State leaders have answered the local call to fund millions of dollars in needed upkeep and staff for the crumbling Central Terminal.
Empire State Development said Friday it will provide $5 million for repairs and restoration of the east side landmark. Money will also be used to fund multiple positions, including an executive director to oversee the work and day-to-day operations.
In late January, Sen. Tim Kennedy (D-Buffalo) urged the state ESD and its CEO Howard Zemsky to invest $5 million from the Buffalo Billion II to weatherize and stabilize the old train station.
ESD funded an Urban Land Institute study last year to analyze reuse possibilities. Common Council Member David Franczyk said in January it called for a private-public partnership to redevelop the site, which will have to be done incrementally over a period of years.
Buffalo Common Councilman David Franczyk has said there is a strong desire for the Central Terminal to act as a catalyst for the entire Broadway-Fillmore, East Side area, in addition to helping the city.
The Central Terminal, located in the Broadway-Fillmore District, opened in 1929 and operated for 50 years before closing as a train station in 1979. The 18-acre site was acquired by the Central Terminal Restoration Corp. in 1997.

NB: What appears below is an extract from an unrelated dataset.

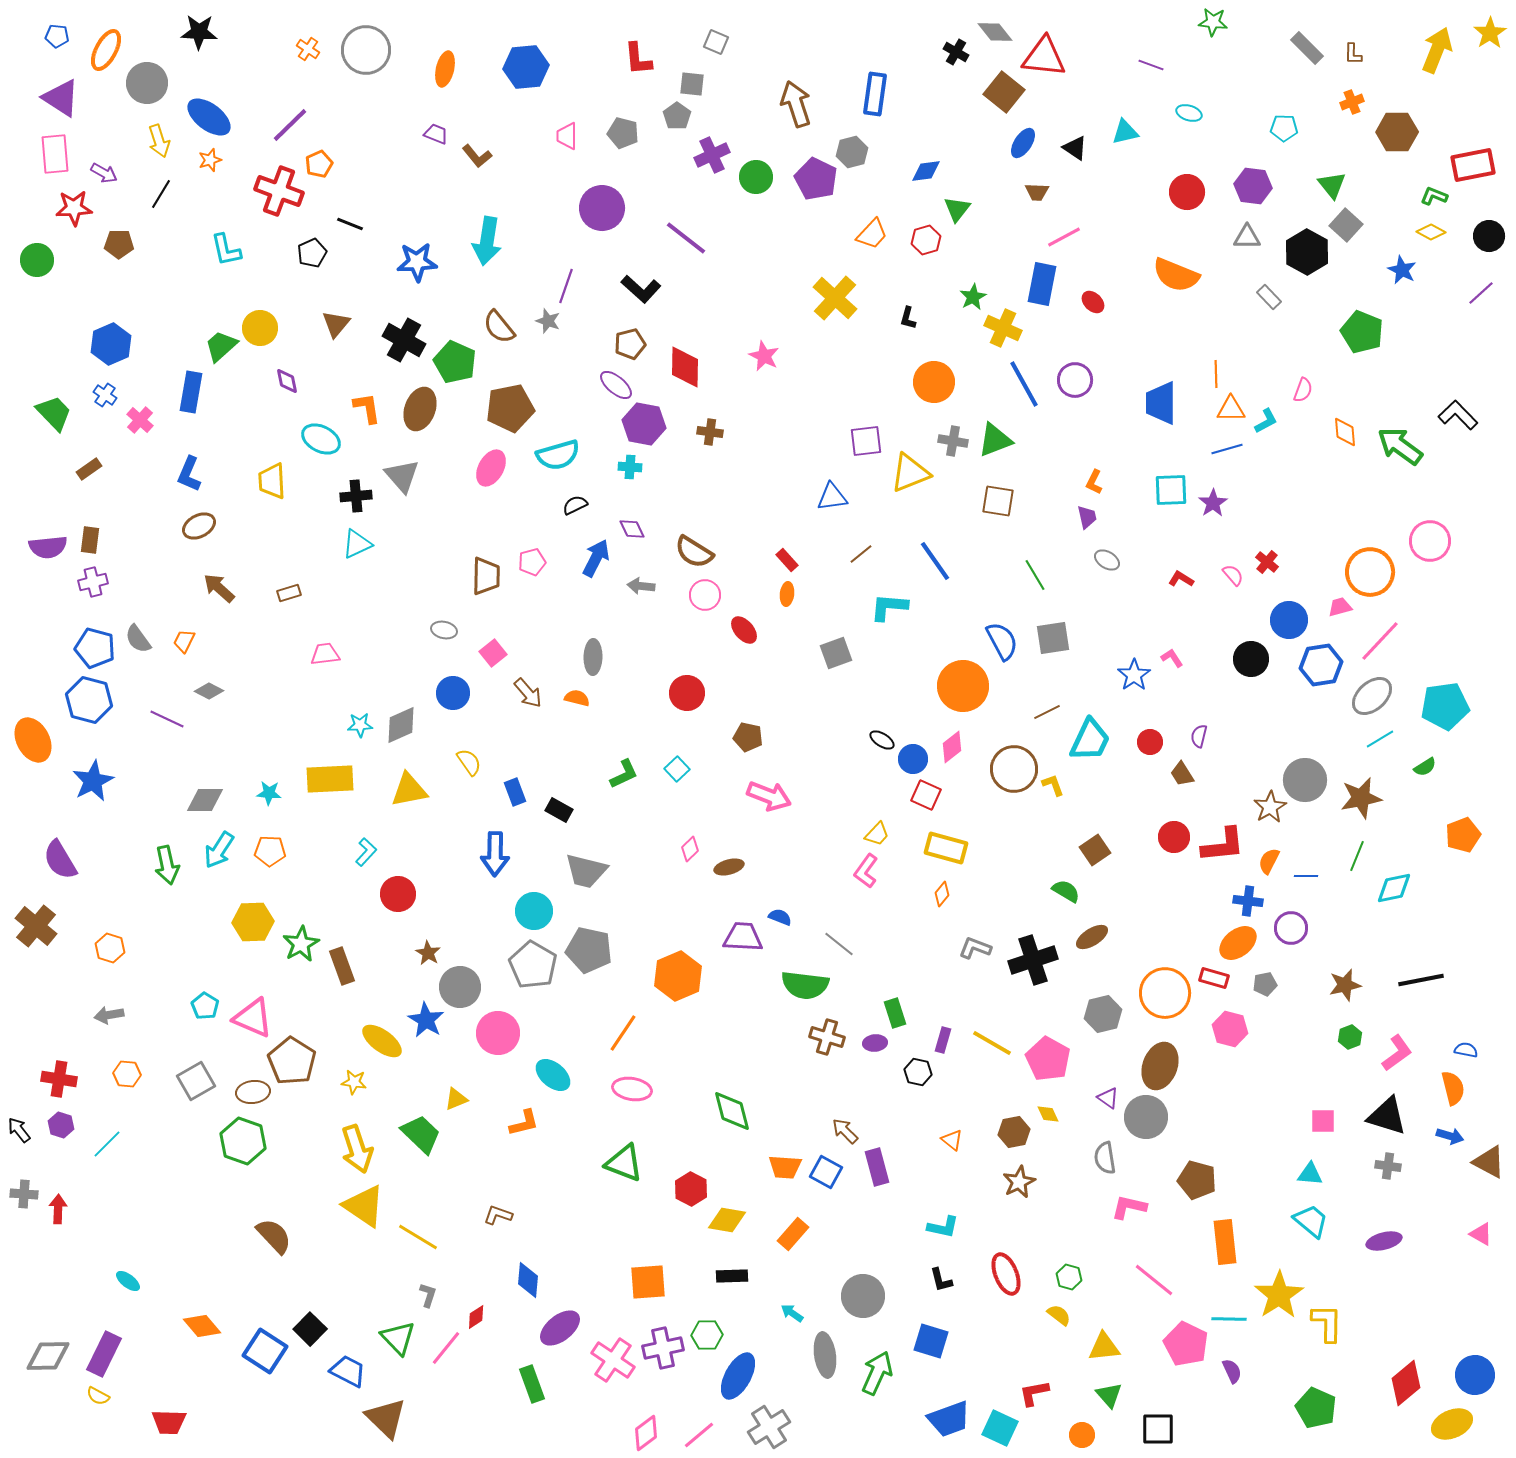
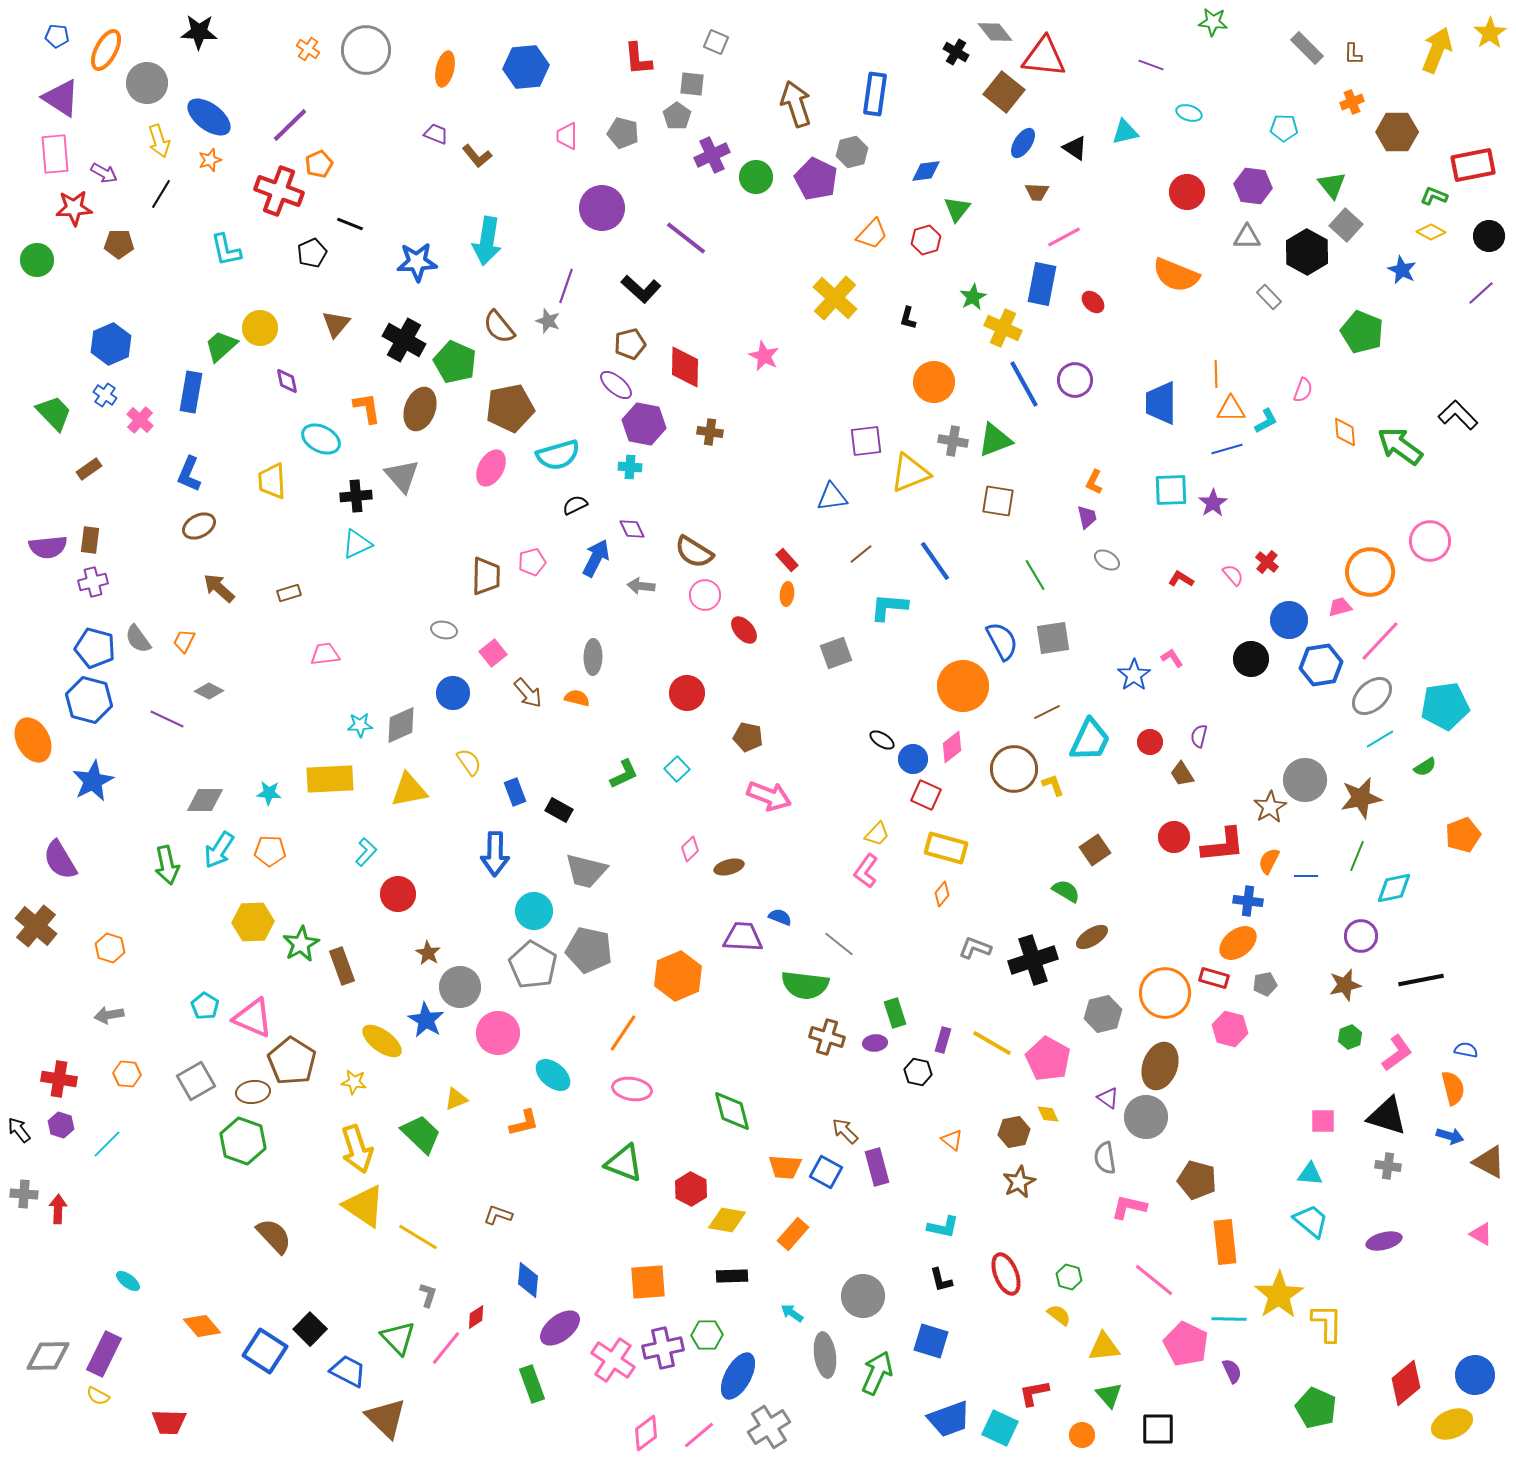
purple circle at (1291, 928): moved 70 px right, 8 px down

The station hosts many public events each year and contains a small rail museum. In 2017, the station secured a $250,000 grant for electrical upgrades through NYS Assemblywoman Crystal Peoples-Stokes.
The CTRC parted ways last year with former designated developer Harry Stinson’s JSK International. The agreement expired in May 2017.
The Central Terminal was considered one of the potential locations for the city’s new train station, but the train station selection committee voted in April 2017 to instead build the station downtown.
CTRC Vice Chairman Paul Lang said he believes Hollywood played a major role in the state’s investment decision, as filming of the movie “Marshall” opened a lot of eyes to the Central Terminal.
“They were here for a couple months, so we were regularly seeing directors, and politicians–that were coming through the building tied to the ‘Marshal’ filming–that allowed them to see the potential.”
Because of years of neglect and deterioration after the Central Terminal’s closing, city officials were considering demolition of the building as late as 1994.